The injury list only adds to an already mammoth task for the Blues. However, Jeffrey admits he is getting used to having to do things the hard way.
He shrugged: “It’s been that way for a few years now. To be honest, I was gutted when the draw was first made. You look at Cliftonville; they got a great draw logistically, as did Crusaders, along with a great crowd and TV revenue.
“We get a six-hour charter flight and probably the most expensive location in terms of travel. On top of that, we are up against a team who have drawn twice with Juventus and beaten Everton in the last few years.
“But you turn that around. By the time we play Glenavon in our first match of the season, we will have played against Kilmarnock, Rangers and two games against BATE. You can’t get much better preparation than that.”
In the first of those games, Linfield lost 3-1 to Kilmarnock last Tuesday — but it was the performance which particularly pleased Jeffrey.

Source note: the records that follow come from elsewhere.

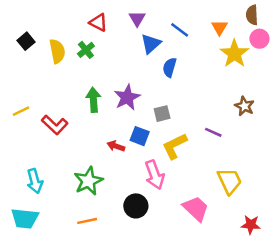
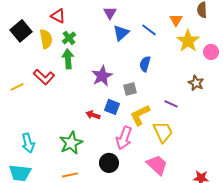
red triangle: (98, 22) -> (58, 16), moved
blue line: (180, 30) -> (149, 30), moved
pink circle: (259, 39) -> (211, 52), moved
black square: (26, 41) -> (21, 31), size x1.5
blue semicircle: (170, 67) -> (145, 64), moved
green arrow: (93, 100) -> (68, 59), moved
red L-shape: (55, 125) -> (44, 77), moved
pink arrow: (155, 175) -> (124, 138), turned 40
yellow trapezoid: (229, 181) -> (163, 132), moved

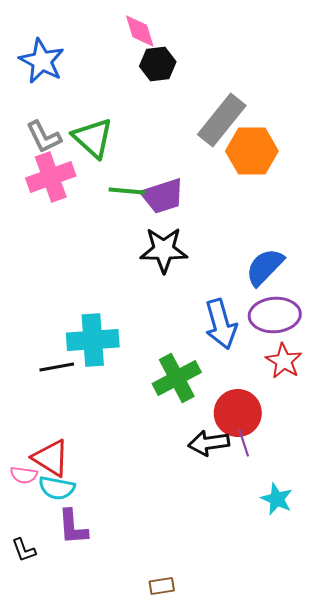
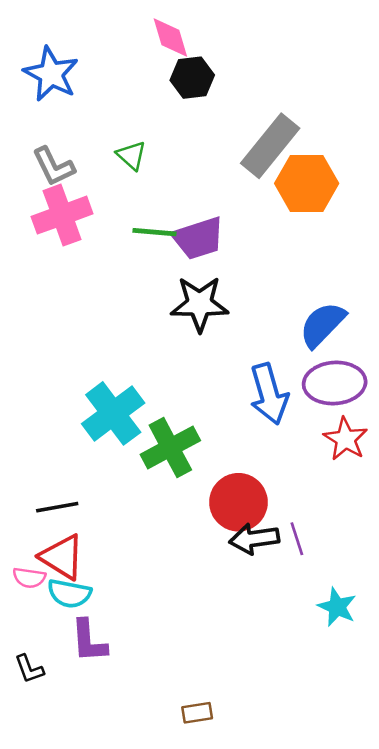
green triangle: (93, 138) -> (131, 155), moved, size x0.6
cyan cross: (93, 340) -> (113, 413), turned -33
black line: (57, 367) -> (57, 507), moved
green cross: (177, 378) -> (170, 448), moved
red circle: (238, 413) -> (238, 502), moved

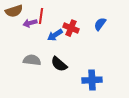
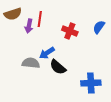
purple arrow: (30, 23) -> (29, 26), turned -64
blue arrow: (55, 35) -> (47, 53), moved

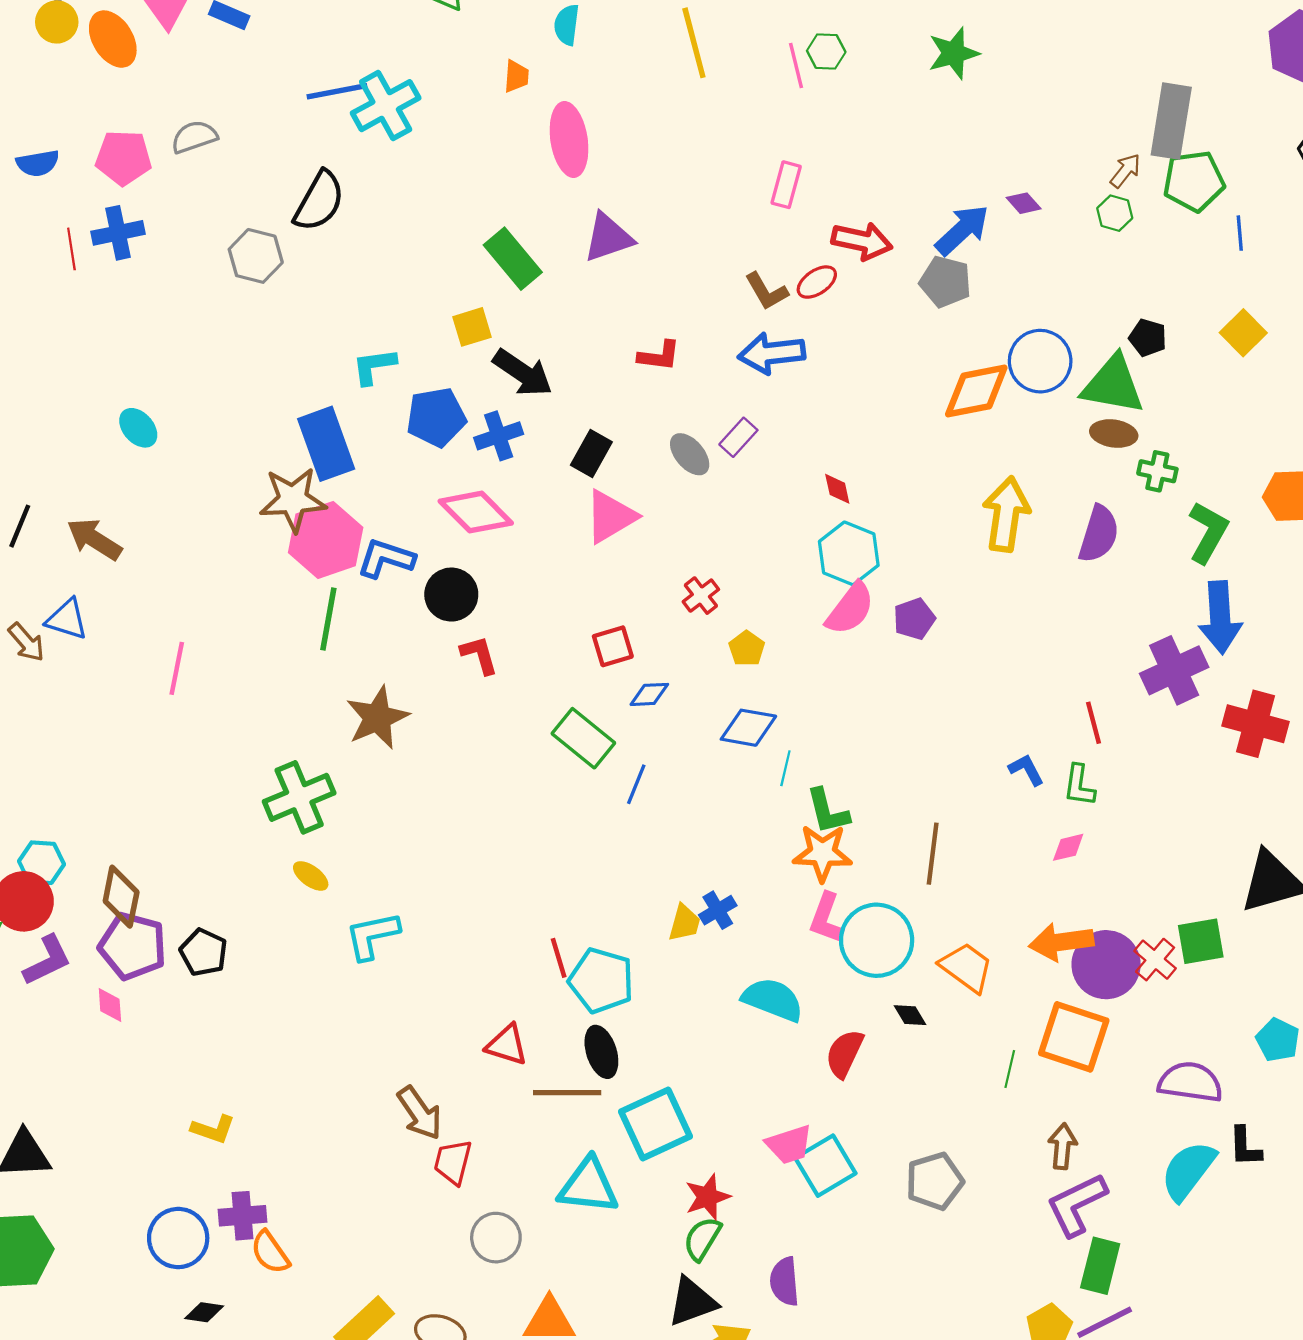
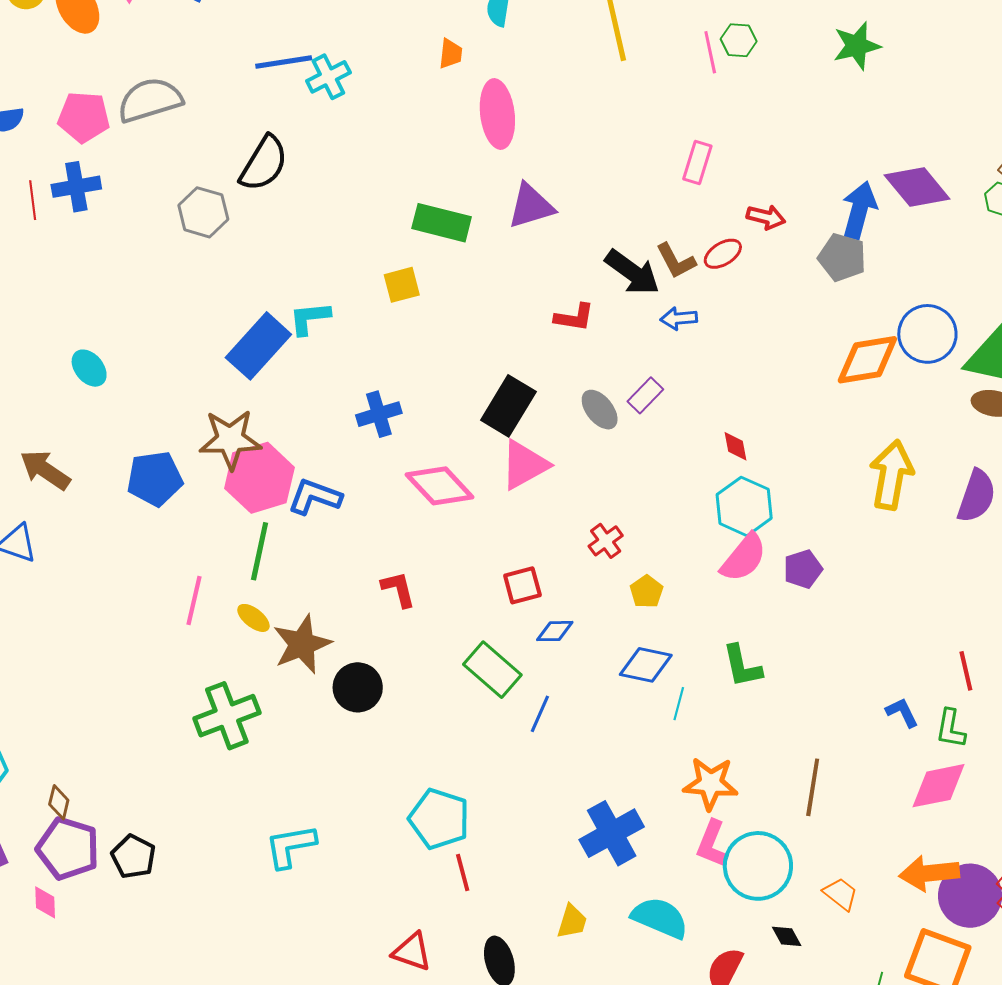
cyan cross: (386, 106) -> (328, 77), size x0.7
gray semicircle: (194, 137) -> (150, 100), size x1.5
purple diamond: (1024, 203) -> (917, 187), size x2.0
blue arrow: (962, 230) -> (859, 210), turned -34
red arrow: (862, 241) -> (766, 217), size x0.7
green rectangle: (513, 259) -> (442, 223), turned -38
blue arrow: (772, 353) -> (679, 318), size x0.6
black arrow: (523, 373) -> (632, 272), moved
blue pentagon: (436, 417) -> (155, 479), moved
blue cross: (499, 436) -> (379, 414), moved
blue rectangle: (326, 444) -> (258, 346), moved, turned 60
black rectangle: (591, 454) -> (508, 406), size x1.4
pink diamond: (476, 512) -> (440, 486), moved
black circle: (451, 595) -> (358, 687), moved
pink line: (177, 668) -> (194, 601), moved
green L-shape: (828, 811) -> (742, 666), moved
pink diamond: (1068, 847) -> (939, 786), size x1.8
yellow ellipse: (311, 876) -> (253, 618), moved
brown diamond: (121, 897) -> (59, 802), size x0.6
blue cross: (718, 910) -> (612, 833), size x1.8
yellow trapezoid: (684, 923) -> (572, 921), moved
orange trapezoid: (966, 967) -> (840, 894), size x0.7
cyan pentagon: (601, 981) -> (439, 819), moved

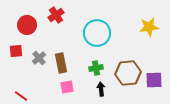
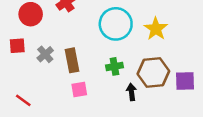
yellow star: (149, 27) -> (156, 29), moved, turned -30
black arrow: (101, 89) -> (131, 92), moved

“I don’t think it is an exaggeration to say we could have been three or four up at half-time,” he remarked.
“I was especially happy with the fitness of the players — they have only had five weeks off and they have been responsible in ensuring they remained in good condition over that time.”
It’s clear that Jeffrey and his backroom staff will have the Blues fighting fit and eager to keep a tight hold of their Carling Premiership and Irish Cup double in their grasp when August arrives.
Saturday’s 6-1 triumph over Carrick Rangers was an indication of how well they are progressing, even at this early stage of the pre-season. The addition of Albert
Watson from Ballymena United, Gary Browne from Lisburn Distillery and ex-Glentoran midfielder Daryl Fordyce are further signals of intent.
But in a week where Glentoran fans are still reflecting on their penalty shoot-out win over FK Renova in the Europa League, Linfield would surely like to give their supporters a little continental cheer.
However, Jeffrey added: “Linfield don’t need any inspiration from anyone else — but I was absolutely delighted for Glentoran.
“Yes, there is a massive rivalry between the two clubs, but that was a super result for the Irish League. To win in such fashion deserves a great deal of credit.”
If Linfield can come close to replicating their most recent results against European opposition tomorrow night, they too will be worthy of such acclaim.